Clearly, the observed distributions are inconsistent with random assignment. Because the likelihood of extreme values occurring randomly is quite low in large samples, and because large employers account for a substantial share of employment, about 60 % of workers would have between 17 % and 20 % immigrant coworkers if workers were grouped randomly. The share with only native coworkers would be well below the 10 % observed for natives (but only a bit above the 2.2 % observed for immigrants), and the share of employees working only with immigrants would be close to zero. Overall, it is apparent that native-born workers are far less likely to have immigrants as coworkers than are immigrants.
Our analysis focuses on the mean difference in coworker shares between immigrants and natives, given in the first row of Table 1. For the average native in our set of MSAs, about 14 % of coworkers are immigrants, and 37 % of the coworkers of immigrants are immigrants. The immigrant-native difference in coworker means—our measure of concentration—is 22.9, indicating substantial concentration.
The following rows of Table 1 give demographic information that might help explain this concentration. Immigrants are relatively underrepresented among those younger than age 25, reflecting the fact that many arrive in the United States as young adults. Men substantially outnumber women among working immigrants; among working natives, men are more narrowly in the majority. Differences between immigrant and native women in rates of labor force participation likely contribute to these gaps. Immigrants are much more likely to not have completed high school than are natives, but immigrants are also overrepresented among those with advanced degrees.
The category “Speaks English very well” consists of those who report that they speak English “very well” along with those who speak only English at home.
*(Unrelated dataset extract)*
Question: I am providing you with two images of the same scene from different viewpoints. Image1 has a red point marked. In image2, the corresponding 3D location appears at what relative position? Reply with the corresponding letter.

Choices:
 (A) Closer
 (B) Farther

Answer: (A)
Unsurprisingly, immigrants are more likely than natives to fall into categories other than “very well,” but even the category “Not at all” includes some natives.12 Mean log earnings on the primary (highest earnings) job are very similar for immigrants and natives, and immigrants are more likely than natives to work for their 2000-Q2 employer in at least one of the surrounding quarters. Differences in job tenure likely contribute to the slightly higher earnings of immigrants because most transitory jobs will involve less than three full months of work and thus are likely to have particularly low quarterly earnings. These jobs may also be associated with relatively low wage rates and part-time work.
We find only minor differences between immigrants and natives in broadly defined employer characteristics. Immigrants are more likely to work in the smallest establishments and less likely to work in the largest, but overall, the differences by employer size are small, as are differences by establishment age. However, immigrants are less likely than natives to work for multi-unit firms. Immigrants are more concentrated in manufacturing than are natives, but the differences by broad sector are otherwise not particularly large.
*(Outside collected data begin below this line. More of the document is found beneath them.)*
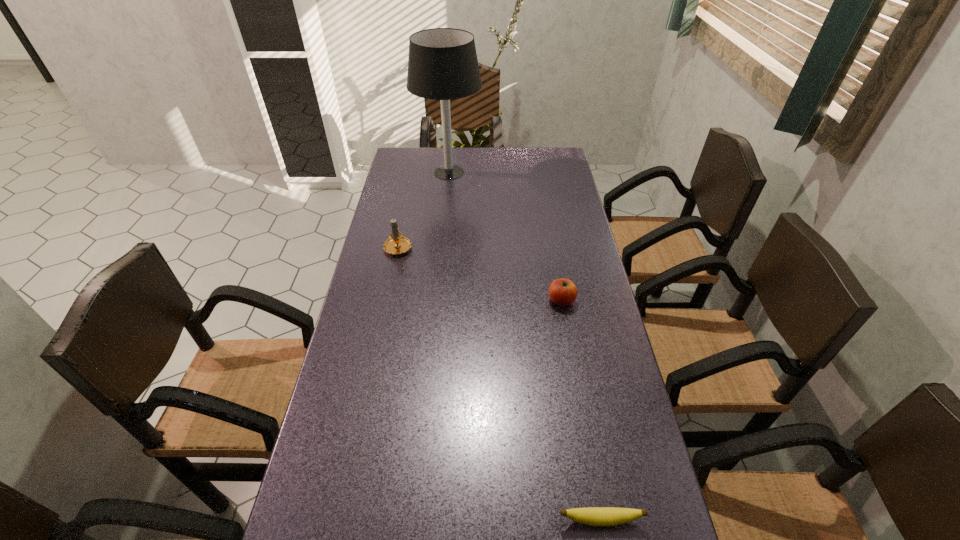 You are a GUI agent. You are given a task and a screenshot of the screen. Output one action in this format:
    pyautogui.click(x=<x>, y=<y>)
    Task: Click on the table lamp
    This screenshot has height=540, width=960.
    Given the screenshot: What is the action you would take?
    pyautogui.click(x=442, y=64)

The width and height of the screenshot is (960, 540). I want to click on the farthest object, so click(442, 64).

Image resolution: width=960 pixels, height=540 pixels. In order to click on candle in this screenshot , I will do `click(397, 244)`.

The width and height of the screenshot is (960, 540). Identify the location of the second farthest object. (397, 244).

Where is `the third farthest object`? The height and width of the screenshot is (540, 960). the third farthest object is located at coordinates (563, 292).

Locate an element on the screen. The image size is (960, 540). apple is located at coordinates pos(563,292).

Find the location of a particular element. The height and width of the screenshot is (540, 960). the shortest object is located at coordinates (594, 516).

You are a GUI agent. You are given a task and a screenshot of the screen. Output one action in this format:
    pyautogui.click(x=<x>, y=<y>)
    Task: Click on the nearest object
    The height and width of the screenshot is (540, 960).
    Given the screenshot: What is the action you would take?
    (x=594, y=516)

Identify the location of vacant point located 0.050m on the back of the farthest object. The height and width of the screenshot is (540, 960). (451, 150).

Where is `free space located 0.290m on the front of the third shortest object`? The width and height of the screenshot is (960, 540). free space located 0.290m on the front of the third shortest object is located at coordinates (382, 327).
The last three rows of Table 1 give means for three additional measures that we construct to explore the relationship between workplace concentration and neighborhood networks. Each of these is based on information on worker tract of employment and/or tract of residence.13 Because we have data only on those who work, we base these variables on workers residing in a particular tract rather than all residents of the tract.
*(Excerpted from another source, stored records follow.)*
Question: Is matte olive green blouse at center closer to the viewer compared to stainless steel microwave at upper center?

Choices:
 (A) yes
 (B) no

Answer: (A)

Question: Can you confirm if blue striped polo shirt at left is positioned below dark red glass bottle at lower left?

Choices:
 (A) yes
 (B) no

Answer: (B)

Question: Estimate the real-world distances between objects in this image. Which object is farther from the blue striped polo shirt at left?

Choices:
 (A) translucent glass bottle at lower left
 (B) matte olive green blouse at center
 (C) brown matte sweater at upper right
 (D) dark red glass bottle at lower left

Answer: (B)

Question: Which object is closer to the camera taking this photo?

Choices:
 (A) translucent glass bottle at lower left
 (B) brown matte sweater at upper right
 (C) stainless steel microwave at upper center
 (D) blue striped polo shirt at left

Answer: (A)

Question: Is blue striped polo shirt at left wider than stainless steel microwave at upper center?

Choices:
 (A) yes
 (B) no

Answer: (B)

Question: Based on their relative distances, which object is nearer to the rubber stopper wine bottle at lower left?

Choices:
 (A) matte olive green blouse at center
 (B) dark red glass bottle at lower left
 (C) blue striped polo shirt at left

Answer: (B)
The first measure is simply the share of immigrants in a worker’s tract of residence, which we use to control for residential segregation. Neighbors act as contacts and references for job opportunities, so concentration of immigrants in the neighborhood can contribute to immigrant concentration in the workplace. As can be seen in Table 1, immigrants in our sample of MSAs are substantially more likely to live in tracts with high immigrant shares than are natives, but even so, the majority of their neighbors are natives.
We construct a second variable for each worker by calculating the share of employees at other businesses located close to his employer who also live in the worker’s residential tract. The denominator is the number of employees working for other employers in a worker’s tract of employment. The numerator is the number among that group who live in the worker’s residential tract.14 Proximity or convenient transportation links may make residents of certain neighborhoods likely to work at a particular location, resulting in a relationship between workplace and residence. This measure of the general propensity for workplace and residence locations to be connected will control for commuting patterns that influence concentration. We refer to this as our shared commute index. For the average worker, there is not a strong association between the tract of the employer and particular tracts of residence: the mean for this variable is only 0.3 % for immigrants and 0.5 % for natives.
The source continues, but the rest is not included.